# Ork Warboss on Bike



## Culler (Dec 27, 2007)

I'm trying to figure out a good way to model a warboss on a warbike. There's no hope of converting a black reach warboss, they're nearly as big as the bike. The metal warbosses are likewise a little big and metal is very hard to work with for conversions. I have a forgeworld biking warboss but want to mess around with running a second. Also, I don't want to pay for another forgeworld model and it would look the exact same, which would be lame. My goal for my Orks is to have no 2 identical models amongst anything but the boyz, where out of 90 2 are bound to look similar and won't really be noticeable anyway. 

The warboss will have a powerklaw, attack squig, and cybork body.

So any thoughts as to what I can do? Since I inherited a partially assembled ghazgkull model (mega-armored gigundo ork) right now I'm planning on putting ghazgkull's powerklaw arm onto the nob torso (the arm will actually be larger than the torso). Is that awesomely Orky or just silly?


----------



## Damned Fist (Nov 2, 2007)

> There's no hope of converting a black reach warboss, they're nearly as big as the bike.


Well..., maybe I can offer a little hope to you. I converted this using the AoBR Warboss and a defkopta along with a few items from my bitz box.



















Hope this give you a few ideas anyway:victory:


----------



## Culler (Dec 27, 2007)

That looks pretty good, but may be a little more converting than I'm comfortable with. In particular I'd need to get the bits. Definitely an idea to consider, thanks!

However, the more I think about oversized mechanob as a warboss, the more I like the idea.


----------



## Crimzzen (Jul 9, 2008)

A nob /w grazkulla's (SP?) power klaw is a good start. 

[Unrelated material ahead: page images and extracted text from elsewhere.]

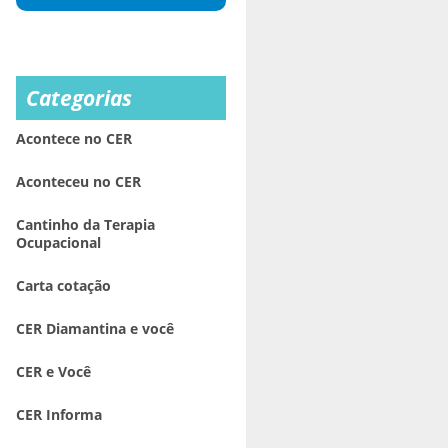
Categorias
Acontece no CER
Aconteceu no CER
Cantinho da Terapia
Ocupacional
Carta cotação
CER Diamantina e você
CER e Você
CER Informa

I commonly see deff koptas used as bikes for warbosses. I'm sure you could kit bash something together from that.


----------



## stasiontko (Feb 25, 2009)

I love this idea. The hat is awesome. I hope you wouldn't mind if I stole it one day and put together similiar guy for my army


----------



## reasnd (Jan 14, 2009)

This is a cool conversion, and as to the AoBR Warboss on a bike I've seen one done. All the guy did was scratch build the bike!


----------